Color blocking can help create a dynamic space. The blocks of different colors can refresh the room home, and bring energy and positivism. This is also a good chance for you to explain the color wheel to the child, so the next time you ponder over bedroom color ideas, they can tell you which colors would look best next to each other.
‘Other than wall paints, to avoid an aging look in the room with the children growing quickly, ensure you consider a scheme that offers longevity and can be easily updated with new accessories or furniture,’ says Helen. ‘It doesn’t mean you have to avoid a bright bold color. Consider color blocking to create different zones in the room while also adding a fun pattern to the room.’
12. Stripes will bring movement to the design scheme
Stripes are a bold choice when it comes to patterns, so they can easily make their place in a kid’s bedroom. Usually seen on textiles, stripes can be a great paint effect as well.
If you’re on a tight budget, paint can give you the most impact. Stripes are a bonus because they eliminate the need for wall decor and create interest. Plus, stripes can make a room appear wider and more expansive.
In this room, the color blue takes over the space, in terms of furniture, carpet, and wall paint. This is a great soothing hue for the children’s bedroom. And, if you get tired of the same shade all over, several other colors that can pair up with blue.
‘A painted stripe is an inexpensive alternative to wallpaper and adds interest in a kid’s room,’ says George. ‘Because the base wall color is neutral, the overall effect of the room is calm and soft. But, the bold stripe adds an element of fun.’
What color paint is best for kids room?
When it comes to children’s bedrooms, no color is a no-no. Neutrals and in fact, even black can be used to highlight a section of the room.
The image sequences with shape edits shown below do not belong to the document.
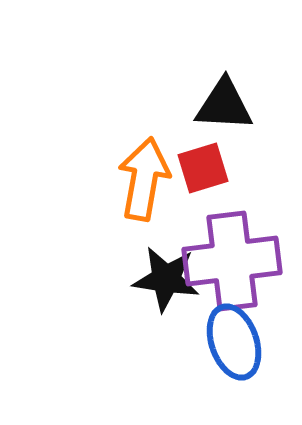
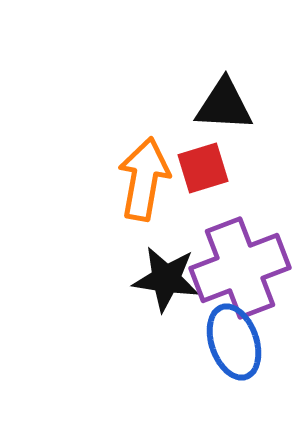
purple cross: moved 8 px right, 7 px down; rotated 14 degrees counterclockwise
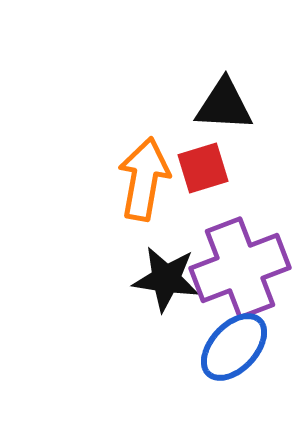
blue ellipse: moved 5 px down; rotated 62 degrees clockwise
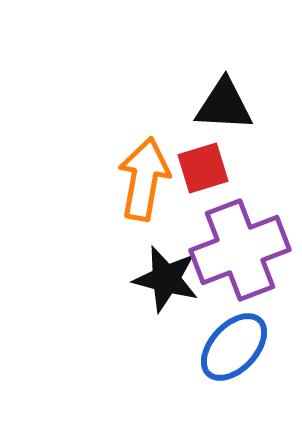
purple cross: moved 18 px up
black star: rotated 6 degrees clockwise
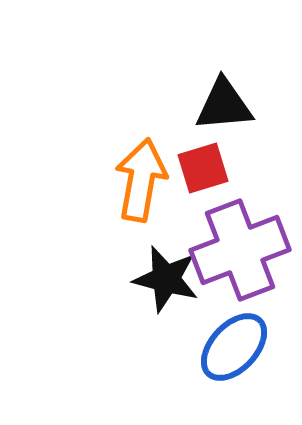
black triangle: rotated 8 degrees counterclockwise
orange arrow: moved 3 px left, 1 px down
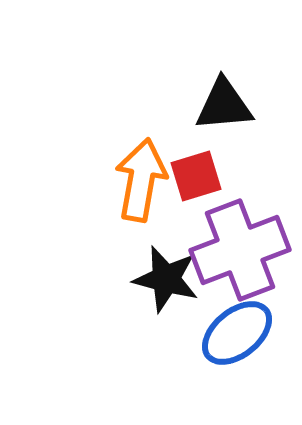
red square: moved 7 px left, 8 px down
blue ellipse: moved 3 px right, 14 px up; rotated 8 degrees clockwise
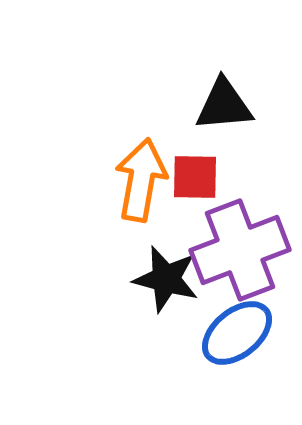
red square: moved 1 px left, 1 px down; rotated 18 degrees clockwise
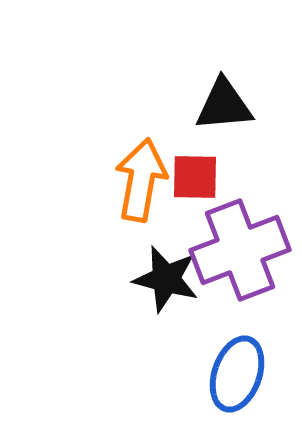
blue ellipse: moved 41 px down; rotated 32 degrees counterclockwise
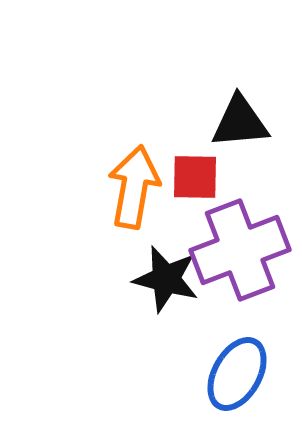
black triangle: moved 16 px right, 17 px down
orange arrow: moved 7 px left, 7 px down
blue ellipse: rotated 10 degrees clockwise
The advantage of color is that it can be used to section off spaces. Perhaps a painted bookshelf will help the child keep the room organized and know where to keep what.
Color also opens up a child’s mind, imagination, and curiosity to learn more. Usually, pastel colors go well in a kid’s room as these are softer tones that don’t overwhelm and can help them relax and sleep.
While pink and blue are the usual suspects for kids’ bedrooms, even red has the potential to be a good contender. You simply need to find the right shade. A terracotta or rust tone can be a rich, warm and welcoming color. Make sure to have lots of toys and fun things in a darker room like this to keep the mood of your child’s room light.
Yellow is a terrific color as it has an inherent bright, happy personality. Consider choosing ones that have a brown or grey undertone as a very bright or surgery yellow can make a child too overactive and stimulated.
Another way with paint colors is to use blocks of different colors throughout the room. By spacing them out, you can make sure none of them overwhelming you. Choose blues, greens, and greys for a more cohesive scheme.